City's three holding central midfielders have earned Mancini a reputation for caution but it would be dangerous to underestimate their capacity to attack and Toure's positioning often dictates the level of their ambition.
"Yaya has made a big impact — he is a top-class player," said Wenger. "He came out of a frustrating season at Barcelona because he didn't play last season at all but the year before he played and was very influential. Last year [at Barca] he lost his position to Busquets and he is the kind of player who needs to play.
"I know him well, since he was 15. He is a top-class talent. He was here as a young boy. We cannot get players in if they are not internationals — he had no work permit and was too young.
"We tried to wait until when he was in Belgium, we tried to get him a European passport. He was not patient enough and left for Metalurh Donetsk."
City's approach inevitably produces excess. While Toure's exorbitant salary will perhaps forever require justification — or "if we go into that debate, we will not finish today!" as the Arsenal manager puts it — at least is given the chance to try to earn his money on the pitch each week, unlike Emmanuel Adebayor.
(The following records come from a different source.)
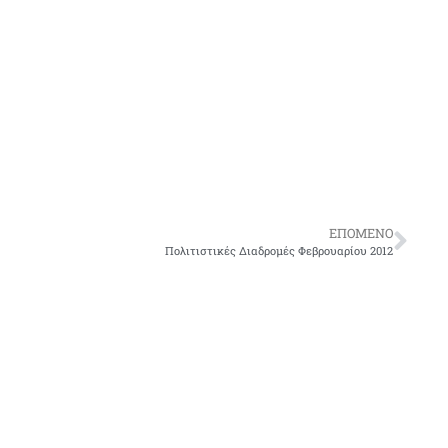
ΕΠΌΜΕΝΟ
Πολιτιστικές Διαδρομές Φεβρουαρίου 2012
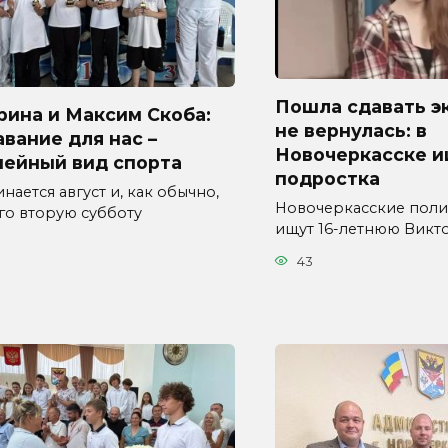
Пошла сдавать э
рина и Максим Скоба:
не вернулась: в
вание для нас –
Новочеркасске 
мейный вид спорта
подростка
нается август и, как обычно,
Новочеркасские пол
его вторую субботу
ищут 16-летнюю Вик
43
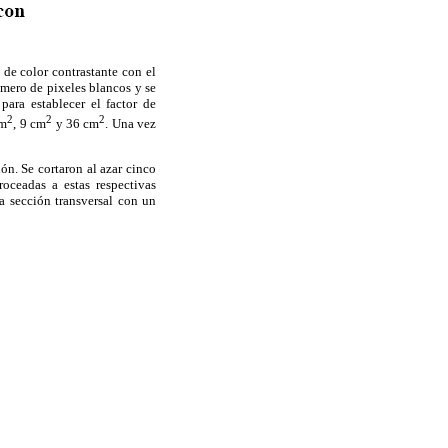
 de color contrastante con el
úmero de pixeles blancos y se
para establecer el factor de
2
2
2
cm
, 9 cm
y 36 cm
. Una vez
ón. Se cortaron al azar cinco
oceadas a estas respectivas
a sección transversal con un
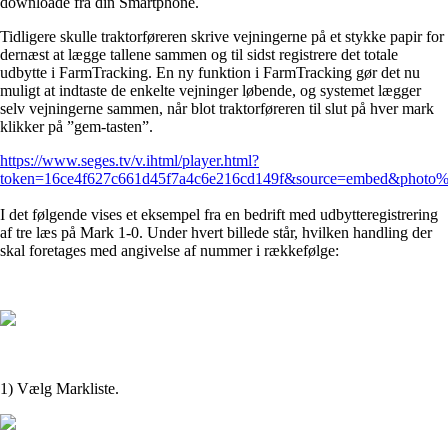
downloade fra din Smartphone.
Tidligere skulle traktorføreren skrive vejningerne på et stykke papir for
dernæst at lægge tallene sammen og til sidst registrere det totale
udbytte i FarmTracking. En ny funktion i FarmTracking gør det nu
muligt at indtaste de enkelte vejninger løbende, og systemet lægger
selv vejningerne sammen, når blot traktorføreren til slut på hver mark
klikker på ”gem-tasten”.
https://www.seges.tv/v.ihtml/player.html?
token=16ce4f627c661d45f7a4c6e216cd149f&source=embed&photo%
I det følgende vises et eksempel fra en bedrift med udbytteregistrering
af tre læs på Mark 1-0. Under hvert billede står, hvilken handling der
skal foretages med angivelse af nummer i rækkefølge:
1) Vælg Markliste.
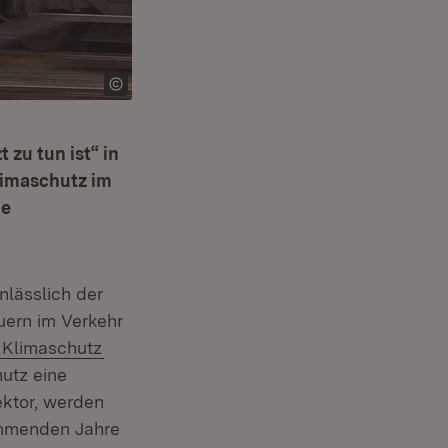
zu tun ist“ in
limaschutz im
ne
lässlich der
uern im Verkehr
Extern:
(Öffnet in neuem Fenster)
Klimaschutz
utz eine
ektor, werden
kommenden Jahre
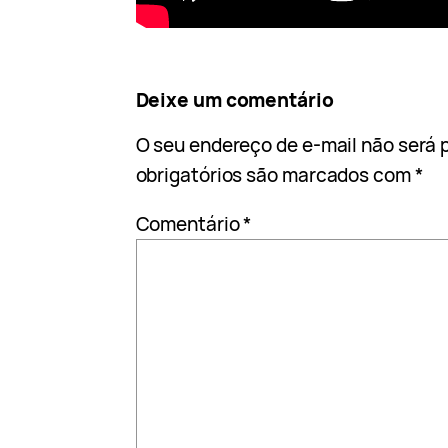
Deixe um comentário
O seu endereço de e-mail não será 
obrigatórios são marcados com
*
Comentário
*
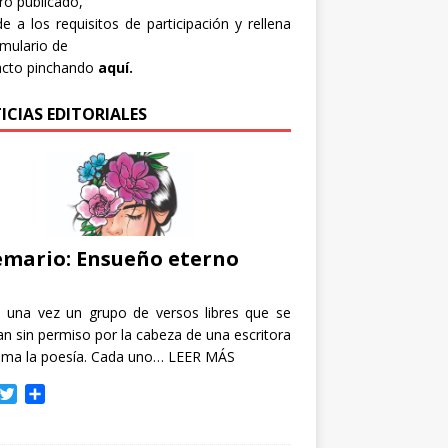
bro publicado,
e a los requisitos de participación y rellena
rmulario de
acto pinchando
aquí.
ICIAS EDITORIALES
mario: Ensueño eterno
e una vez un grupo de versos libres que se
n sin permiso por la cabeza de una escritora
ama la poesía. Cada uno…
LEER MÁS
T
C
w
o
i
m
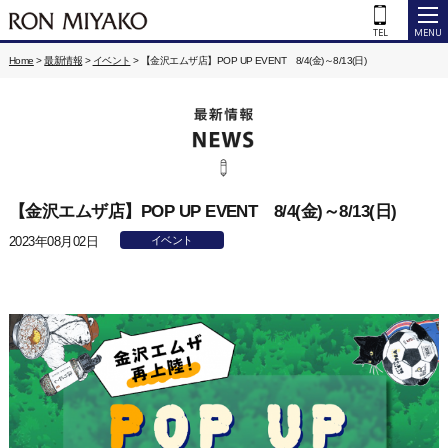
Home
>
最新情報
>
イベント
>
【金沢エムザ店】POP UP EVENT 8/4(金)～8/13(日)
【金沢エムザ店】POP UP EVENT 8/4(金)～8/13(日)
2023年08月02日
イベント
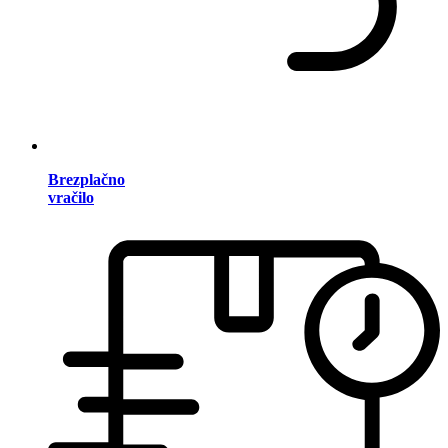
Brezplačno
vračilo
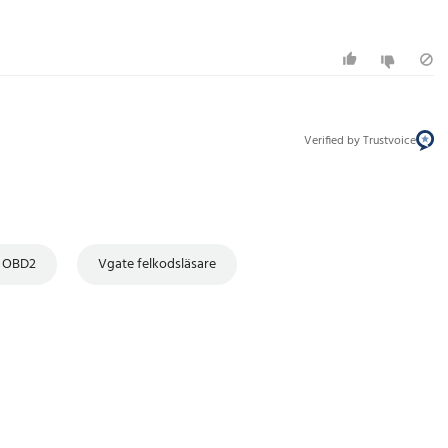
Verified by Trustvoice
e OBD2
Vgate felkodsläsare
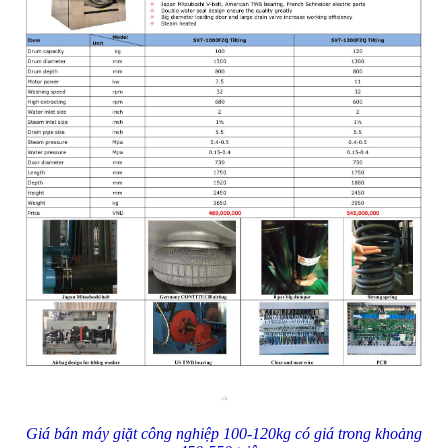
Giá bán máy giặt công nghiệp 100-120kg có giá trong khoảng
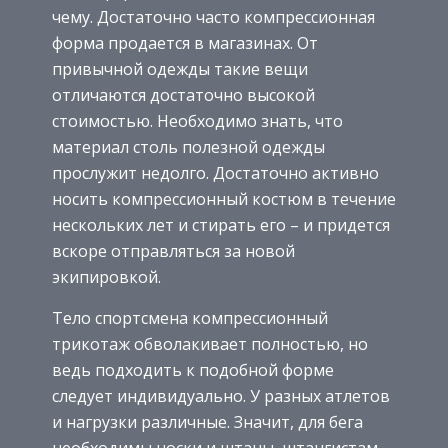
чему. Достаточно часто компрессионная
форма продается в магазинах. От
привычной одежды такие вещи
отличаются достаточно высокой
стоимостью. Необходимо знать, что
материал столь полезной одежды
прослужит недолго. Достаточно активно
носить компрессионный костюм в течение
нескольких лет и стирать его – и придется
вскоре отправляться за новой
экипировкой.
Тело спортсмена компрессионный
трикотаж обволакивает полностью, но
ведь подходить к подобной форме
следует индивидуально. У разных атлетов
и нагрузки различные. Значит, для бега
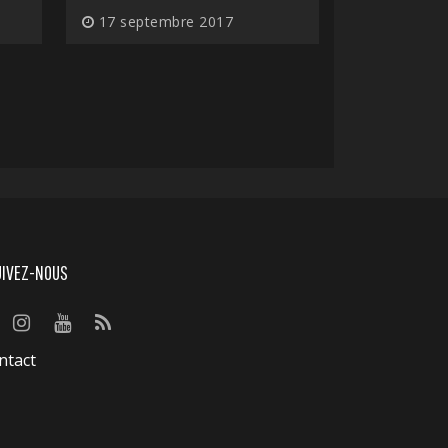
17 septembre 2017
UIVEZ-NOUS
ntact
The Togo international has fallen out of form and favour at Eastlands in a spectacular slump that hit new depths yesterday in a training ground bust-up with Kolo Toure, who also left Arsenal in 2009.
While Kolo can expect a warm reception this evening, Adebayor will be barracked even if he does not feature, as expected, as the list of those who question his character grows ever longer.
"Attitude wise we never had a problem with Adebayor," said Wenger. "He is a top-class player and had a good season last year. I don't know why he is not involved anymore.
"Adebayor and Mancini could give you a better explanation."
Both City and Arsenal will be looking for answers to that and much wider ranging questions this evening, for although their paths may be very different, the goal remains the same.